3. Plunging into Competition - Drs. Lee and Cosgrove write, "Physicians should give their complete attention to taking care of their patients, and the best way to ensure that this remains possible is to encourage their organizations to plunge into competition, not deflect it.  The reason is that the marketplace must control costs and ensure quality, and if competition cannot accomplish those goals, regulation of some kind will be invoked."

4. Taking on Costs - Health care costs have gotten out of hand.  Rather than avoiding it, physicians should embrace cost reduction.  As Drs.
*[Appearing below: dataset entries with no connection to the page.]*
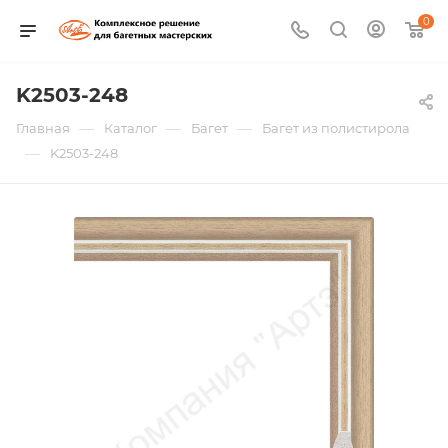
0
K2503-248
—
—
—
Главная
Каталог
Багет
Багет из полистирола
—
K2503-248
Lee and Cosgrove mention, "The risks are high that external parties (e.g., government) will take action to cut spending if health care itself is unable to take on this problem."

5. Embracing Innovation - The kind of innovation that is needed to tackle some of health care's most challenging problems will require creativity, courage, and patience.  

6. Grasping Leadership - We need physicians to take the lead on solving all of the challenges and problems that exist in health care today.  Leadership can be taught, but it takes more than reading articles and books (and blog posts!).  Organizations need to invest in leadership development programs for their physicians.

Drs. Lee and Cosgrove added a seventh test in the second article, which appeared more recently.  They write, "Artificial Intelligence (AI) is moving quickly into virtually every aspect of health care that involves thinking, reacting, or communicating."  While they do not explicitly state the seventh test, they do suggest that "It remains essential that leaders have expertise in operational excellence and strategy, but now they must add management of 'breakthrough innovation' and leadership of the culture change necessary to take full advantage of AI."

I agree with most of the points made in these two articles.  These two thought leaders make some excellent points.  What do you see as the major challenges for physicians and health care leaders in the coming decade?